Stored data entries
#####
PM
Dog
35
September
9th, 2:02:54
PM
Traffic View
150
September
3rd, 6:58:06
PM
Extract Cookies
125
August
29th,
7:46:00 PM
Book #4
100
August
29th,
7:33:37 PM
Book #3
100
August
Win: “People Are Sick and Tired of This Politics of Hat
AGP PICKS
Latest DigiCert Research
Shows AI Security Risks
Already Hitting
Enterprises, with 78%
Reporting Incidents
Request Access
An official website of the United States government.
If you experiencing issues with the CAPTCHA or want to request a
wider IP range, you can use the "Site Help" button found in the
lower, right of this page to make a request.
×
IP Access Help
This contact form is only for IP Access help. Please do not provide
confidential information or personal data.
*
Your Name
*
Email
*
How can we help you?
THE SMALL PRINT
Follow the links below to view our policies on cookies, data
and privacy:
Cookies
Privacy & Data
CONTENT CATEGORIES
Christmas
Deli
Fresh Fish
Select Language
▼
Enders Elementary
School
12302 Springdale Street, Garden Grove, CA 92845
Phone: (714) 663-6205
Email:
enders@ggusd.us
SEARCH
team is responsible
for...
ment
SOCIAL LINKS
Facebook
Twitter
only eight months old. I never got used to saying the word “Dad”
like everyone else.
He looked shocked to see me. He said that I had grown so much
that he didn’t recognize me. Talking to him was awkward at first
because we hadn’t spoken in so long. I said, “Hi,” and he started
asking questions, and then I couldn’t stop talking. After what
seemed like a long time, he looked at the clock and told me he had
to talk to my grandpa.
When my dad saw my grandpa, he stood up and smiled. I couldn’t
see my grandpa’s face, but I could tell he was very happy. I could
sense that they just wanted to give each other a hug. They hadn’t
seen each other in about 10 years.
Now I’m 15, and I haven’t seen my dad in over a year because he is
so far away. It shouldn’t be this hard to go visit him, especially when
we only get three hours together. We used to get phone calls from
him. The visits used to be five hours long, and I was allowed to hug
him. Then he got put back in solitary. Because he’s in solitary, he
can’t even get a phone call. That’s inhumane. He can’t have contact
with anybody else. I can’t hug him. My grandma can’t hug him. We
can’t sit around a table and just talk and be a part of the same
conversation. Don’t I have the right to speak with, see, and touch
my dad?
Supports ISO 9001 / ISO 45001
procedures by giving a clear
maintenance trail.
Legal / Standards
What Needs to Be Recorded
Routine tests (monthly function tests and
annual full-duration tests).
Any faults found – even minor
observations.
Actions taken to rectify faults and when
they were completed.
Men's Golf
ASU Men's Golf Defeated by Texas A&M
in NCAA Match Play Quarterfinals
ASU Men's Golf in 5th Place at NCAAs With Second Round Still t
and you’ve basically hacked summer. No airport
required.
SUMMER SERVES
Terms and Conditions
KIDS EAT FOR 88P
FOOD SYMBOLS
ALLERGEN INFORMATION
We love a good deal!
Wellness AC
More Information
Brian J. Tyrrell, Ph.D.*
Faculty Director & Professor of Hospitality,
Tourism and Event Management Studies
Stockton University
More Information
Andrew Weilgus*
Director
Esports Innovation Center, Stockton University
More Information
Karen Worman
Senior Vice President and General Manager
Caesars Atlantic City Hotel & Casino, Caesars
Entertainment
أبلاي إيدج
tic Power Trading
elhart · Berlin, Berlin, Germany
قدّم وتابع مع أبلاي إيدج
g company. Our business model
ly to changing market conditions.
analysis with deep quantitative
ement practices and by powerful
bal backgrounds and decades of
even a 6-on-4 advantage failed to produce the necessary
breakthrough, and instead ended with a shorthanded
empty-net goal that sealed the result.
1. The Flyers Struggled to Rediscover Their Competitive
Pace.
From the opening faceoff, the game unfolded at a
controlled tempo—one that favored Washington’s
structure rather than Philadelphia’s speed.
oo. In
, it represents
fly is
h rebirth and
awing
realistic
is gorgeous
#####
» Exercise directions
In the data above, retype exactly and only the lines between the one holding "seen each other in about 10 years." and the one holding "breakthrough, and instead", inclusive.

» Answer to the exercise
seen each other in about 10 years.
Now I’m 15, and I haven’t seen my dad in over a year because he is
so far away. It shouldn’t be this hard to go visit him, especially when
we only get three hours together. We used to get phone calls from
him. The visits used to be five hours long, and I was allowed to hug
him. Then he got put back in solitary. Because he’s in solitary, he
can’t even get a phone call. That’s inhumane. He can’t have contact
with anybody else. I can’t hug him. My grandma can’t hug him. We
can’t sit around a table and just talk and be a part of the same
conversation. Don’t I have the right to speak with, see, and touch
my dad?
Supports ISO 9001 / ISO 45001
procedures by giving a clear
maintenance trail.
Legal / Standards
What Needs to Be Recorded
Routine tests (monthly function tests and
annual full-duration tests).
Any faults found – even minor
observations.
Actions taken to rectify faults and when
they were completed.
Men's Golf
ASU Men's Golf Defeated by Texas A&M
in NCAA Match Play Quarterfinals
ASU Men's Golf in 5th Place at NCAAs With Second Round Still t
and you’ve basically hacked summer. No airport
required.
SUMMER SERVES
Terms and Conditions
KIDS EAT FOR 88P
FOOD SYMBOLS
ALLERGEN INFORMATION
We love a good deal!
Wellness AC
More Information
Brian J. Tyrrell, Ph.D.*
Faculty Director & Professor of Hospitality,
Tourism and Event Management Studies
Stockton University
More Information
Andrew Weilgus*
Director
Esports Innovation Center, Stockton University
More Information
Karen Worman
Senior Vice President and General Manager
Caesars Atlantic City Hotel & Casino, Caesars
Entertainment
أبلاي إيدج
tic Power Trading
elhart · Berlin, Berlin, Germany
قدّم وتابع مع أبلاي إيدج
g company. Our business model
ly to changing market conditions.
analysis with deep quantitative
ement practices and by powerful
bal backgrounds and decades of
even a 6-on-4 advantage failed to produce the necessary
breakthrough, and instead ended with a shorthanded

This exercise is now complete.